Task instructions »
Report the count of lines with "BYLVAY" in the data below, and no other words.
== Segment start ==
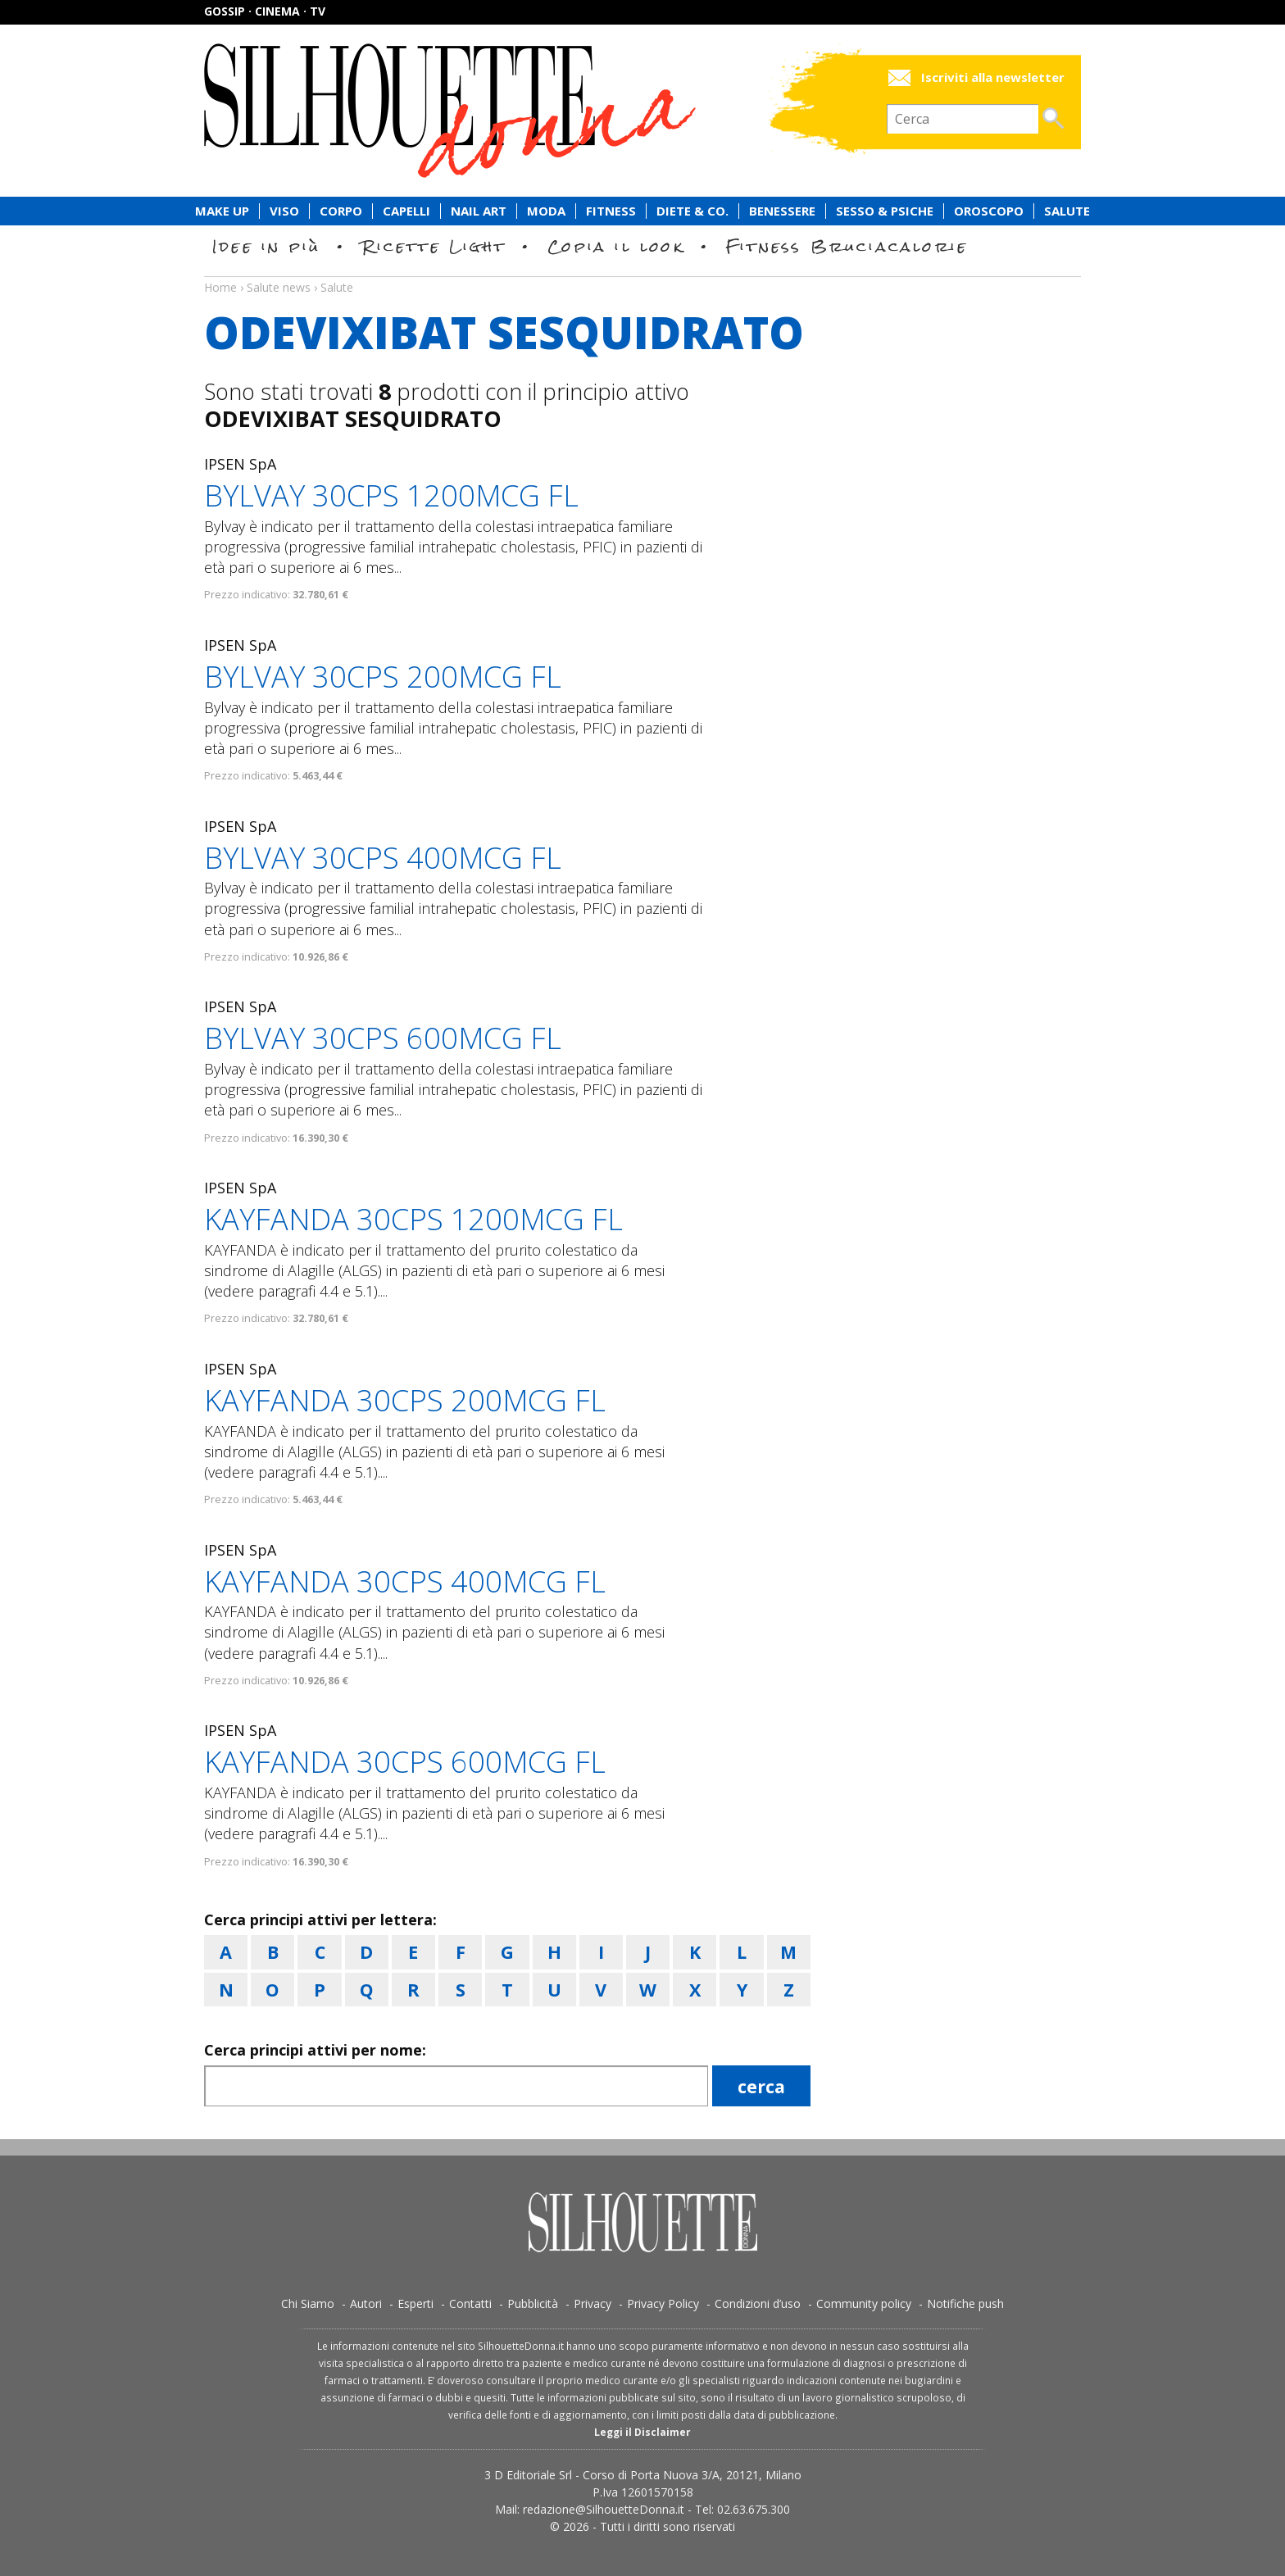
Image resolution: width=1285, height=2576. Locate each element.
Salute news (642, 272)
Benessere (782, 211)
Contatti (470, 2303)
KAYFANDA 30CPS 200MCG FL (405, 1400)
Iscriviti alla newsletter (993, 77)
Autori (366, 2303)
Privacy (592, 2303)
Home (220, 287)
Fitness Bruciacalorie (847, 246)
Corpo (341, 211)
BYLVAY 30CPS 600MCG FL (382, 1038)
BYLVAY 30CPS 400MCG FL (382, 858)
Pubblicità (532, 2303)
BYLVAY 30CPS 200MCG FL (382, 676)
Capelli (406, 211)
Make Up (222, 211)
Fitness (611, 211)
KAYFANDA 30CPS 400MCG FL (405, 1581)
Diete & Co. (692, 211)
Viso (284, 211)
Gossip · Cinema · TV (264, 11)
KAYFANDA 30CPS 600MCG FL (405, 1762)
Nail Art (478, 211)
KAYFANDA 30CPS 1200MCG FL (413, 1219)
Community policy (863, 2303)
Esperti (415, 2303)
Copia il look (615, 246)
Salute (1067, 211)
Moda (546, 211)
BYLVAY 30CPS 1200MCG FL (391, 495)
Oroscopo (989, 211)
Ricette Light (434, 246)
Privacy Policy (663, 2303)
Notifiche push (965, 2303)
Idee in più (266, 246)
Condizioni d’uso (758, 2303)
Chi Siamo (307, 2303)
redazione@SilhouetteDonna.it (603, 2509)
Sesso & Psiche (884, 211)
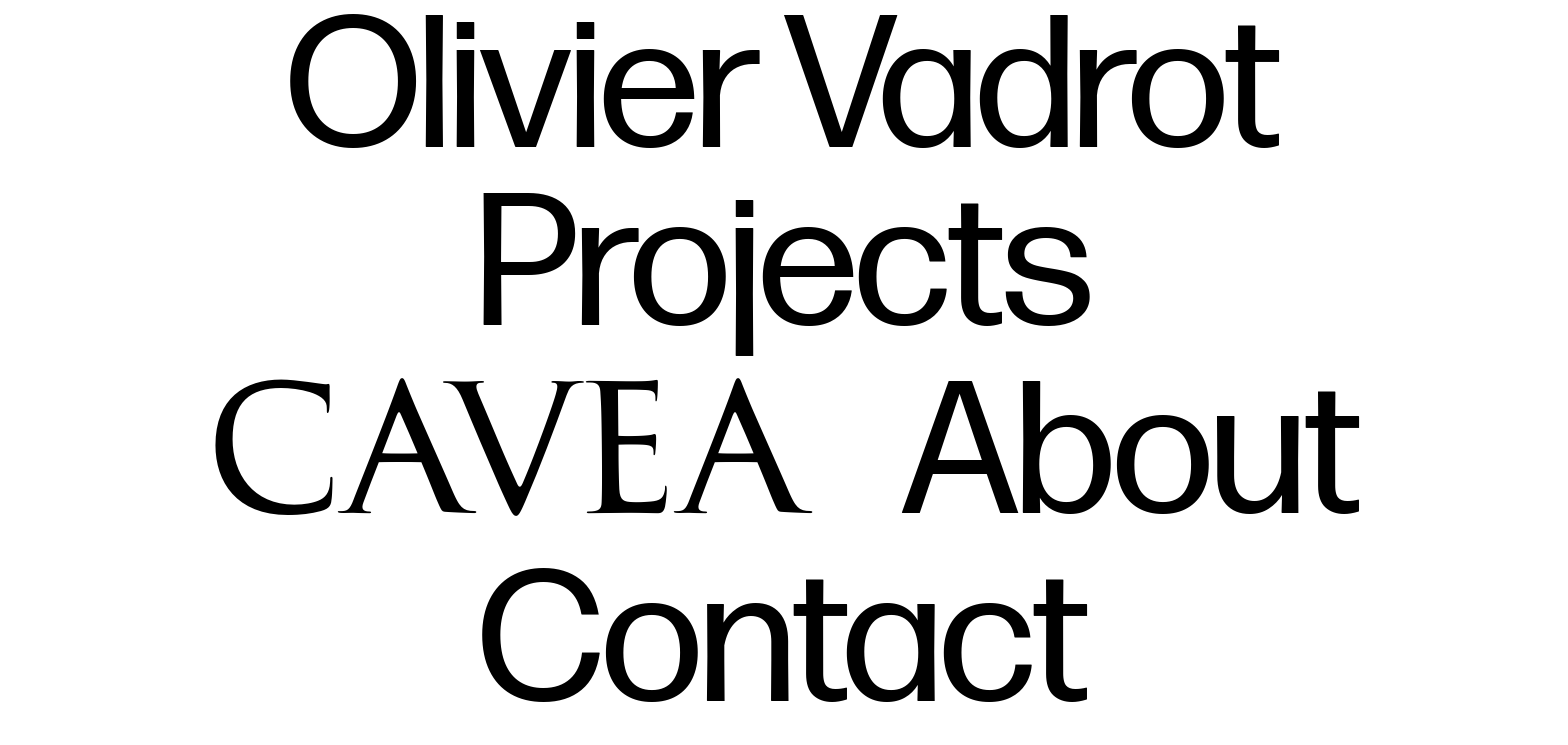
== Segment end ==
Answer area »
4